EDITORIAL: IPR opportunity is not to be missed

Corporate communicators are failing to appreciate the opportunities created for them by the forthcoming Operating and Financial Review, or the threat from management consultants and auditors keen to exert their dominance in this profitable area of reputation management.

This was the chilling message delivered last November to delegates at the PRWeek Forum, by Dr John Browne, PricewaterhouseCoopers director of reputation assurance.

Tellingly, among those contributing to the debate, only two delegates were actively involved in writing up their company's OFRs and most were more concerned with delivery rather than content of reputation audits.

In fact, debate around the Company Law Review, which is due to come on to the statute books in 2003, has been muted within the industry despite various attempts to galvanise discussion by the Institute of Public Relations.

The IPR now plans to monitor and create best practice models for reporting of reputation and intangible assets.

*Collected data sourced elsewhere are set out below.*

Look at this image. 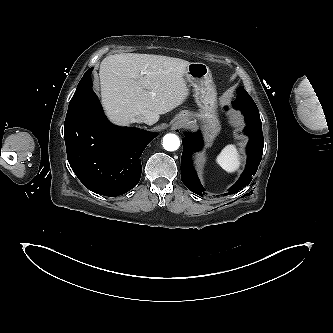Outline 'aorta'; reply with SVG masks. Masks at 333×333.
<instances>
[{"label": "aorta", "mask_w": 333, "mask_h": 333, "mask_svg": "<svg viewBox=\"0 0 333 333\" xmlns=\"http://www.w3.org/2000/svg\"><path fill=\"white\" fill-rule=\"evenodd\" d=\"M162 145L167 151H175L180 146L179 137L176 134H166L163 137Z\"/></svg>", "instance_id": "aorta-1"}]
</instances>
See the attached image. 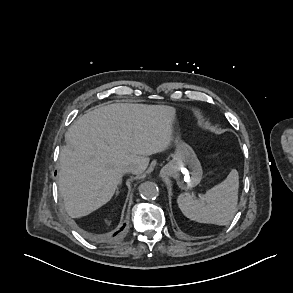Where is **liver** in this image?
<instances>
[{"label": "liver", "instance_id": "1", "mask_svg": "<svg viewBox=\"0 0 293 293\" xmlns=\"http://www.w3.org/2000/svg\"><path fill=\"white\" fill-rule=\"evenodd\" d=\"M176 111L170 106L115 103L80 116L65 134L59 191L72 218L86 216L113 197L130 166L141 174L150 155L171 143Z\"/></svg>", "mask_w": 293, "mask_h": 293}]
</instances>
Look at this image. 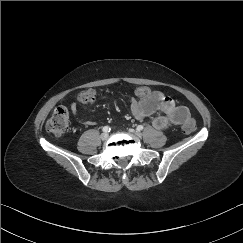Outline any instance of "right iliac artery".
<instances>
[{"label": "right iliac artery", "mask_w": 243, "mask_h": 243, "mask_svg": "<svg viewBox=\"0 0 243 243\" xmlns=\"http://www.w3.org/2000/svg\"><path fill=\"white\" fill-rule=\"evenodd\" d=\"M110 130H111V128L109 126L103 127V131L104 132H109Z\"/></svg>", "instance_id": "obj_1"}]
</instances>
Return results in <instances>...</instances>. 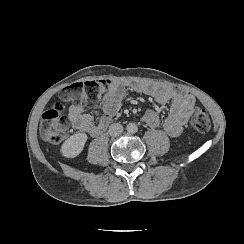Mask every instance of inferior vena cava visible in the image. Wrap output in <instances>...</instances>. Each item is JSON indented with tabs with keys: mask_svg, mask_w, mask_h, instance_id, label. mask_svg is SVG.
I'll use <instances>...</instances> for the list:
<instances>
[{
	"mask_svg": "<svg viewBox=\"0 0 244 244\" xmlns=\"http://www.w3.org/2000/svg\"><path fill=\"white\" fill-rule=\"evenodd\" d=\"M123 132V126L119 123H114L109 127V134L112 137H117Z\"/></svg>",
	"mask_w": 244,
	"mask_h": 244,
	"instance_id": "1",
	"label": "inferior vena cava"
}]
</instances>
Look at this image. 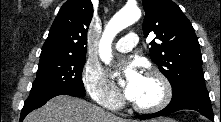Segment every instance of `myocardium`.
Returning <instances> with one entry per match:
<instances>
[{"label":"myocardium","mask_w":221,"mask_h":122,"mask_svg":"<svg viewBox=\"0 0 221 122\" xmlns=\"http://www.w3.org/2000/svg\"><path fill=\"white\" fill-rule=\"evenodd\" d=\"M145 77L156 79L162 89V95L158 102L149 106H142L130 101L131 107L140 113H154L164 109L172 99V85L169 79L159 70H149L145 73Z\"/></svg>","instance_id":"1"}]
</instances>
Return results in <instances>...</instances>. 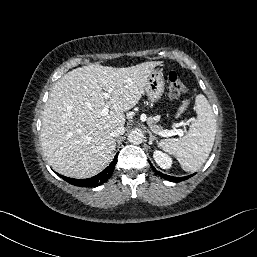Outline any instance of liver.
<instances>
[{"mask_svg":"<svg viewBox=\"0 0 257 257\" xmlns=\"http://www.w3.org/2000/svg\"><path fill=\"white\" fill-rule=\"evenodd\" d=\"M161 62L126 68L88 65L73 69L53 86L40 134L44 156L55 171L89 178L110 162L116 143L111 131L125 124L124 112L144 93L149 75ZM111 91L109 98L101 95ZM105 105L111 109L101 115Z\"/></svg>","mask_w":257,"mask_h":257,"instance_id":"liver-1","label":"liver"}]
</instances>
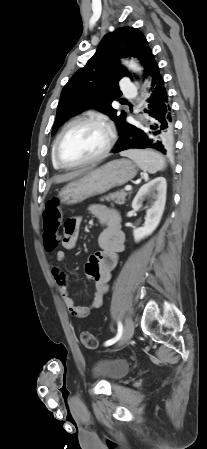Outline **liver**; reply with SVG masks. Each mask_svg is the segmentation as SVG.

Crucially, it is working with performance measurement specialists to ensure corporate communicators are central to the measurement and auditing process itself. President Jon Aarons has written to heads of corporate communications at FTSE 350 companies inviting them to register interest in the programme.

The level of response will reveal a great deal about the readiness of the industry to grasp an opportunity, which far from being a matter of increased government bureacracy, will define the role of communicators in the burgeoning reputation management industry.